[EXERCISE DESCRIPTION]:
How many of the lines below hold the string "Kulübü"? Say only the number.

### DATA TO EXAMINE ###

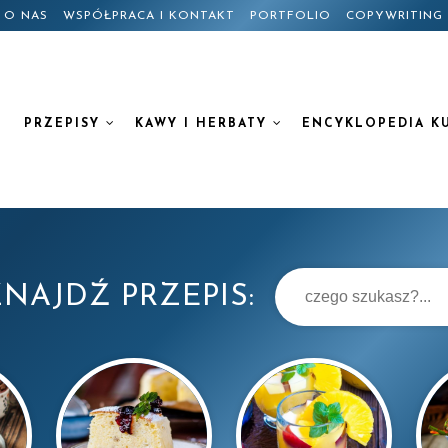
O NAS
WSPÓŁPRACA I KONTAKT
PORTFOLIO
COPYWRITING
PRZEPISY
KAWY I HERBATY
ENCYKLOPEDIA K
NAJDŹ PRZEPIS:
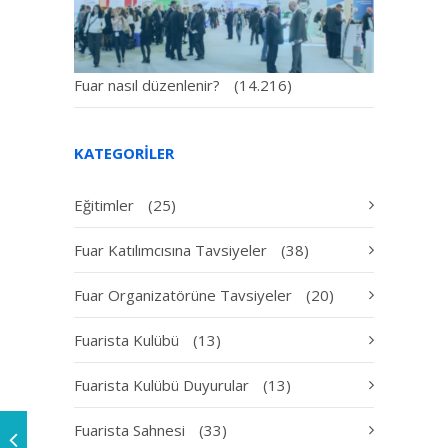
Fuar nasıl düzenlenir?
(14.216)
KATEGORILER
Eğitimler
(25)
Fuar Katılımcısına Tavsiyeler
(38)
Fuar Organizatörüne Tavsiyeler
(20)
Fuarista Kulübü
(13)
Fuarista Kulübü Duyurular
(13)
Fuarista Sahnesi
(33)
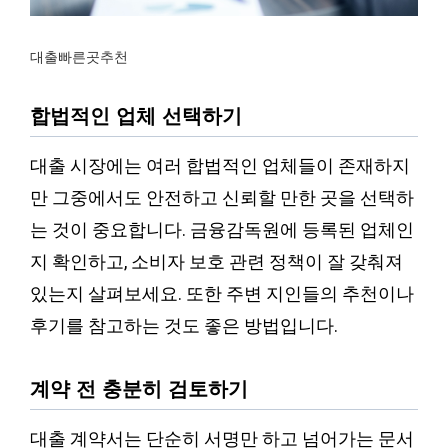
대출빠른곳추천
합법적인 업체 선택하기
대출 시장에는 여러 합법적인 업체들이 존재하지
만 그중에서도 안전하고 신뢰할 만한 곳을 선택하
는 것이 중요합니다. 금융감독원에 등록된 업체인
지 확인하고, 소비자 보호 관련 정책이 잘 갖춰져
있는지 살펴보세요. 또한 주변 지인들의 추천이나
후기를 참고하는 것도 좋은 방법입니다.
계약 전 충분히 검토하기
대출 계약서는 단순히 서명만 하고 넘어가는 문서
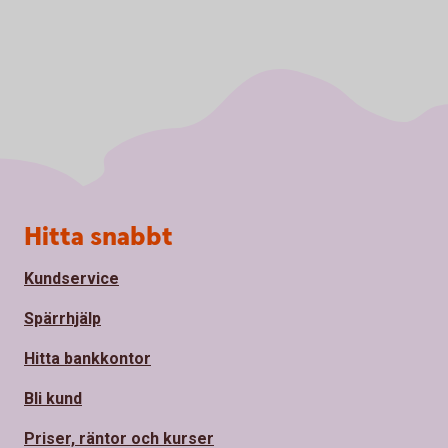
Sidfot
Hitta snabbt
Kundservice
Spärrhjälp
Hitta bankkontor
Bli kund
Priser, räntor och kurser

###

[WRITTEN REPLY]:
2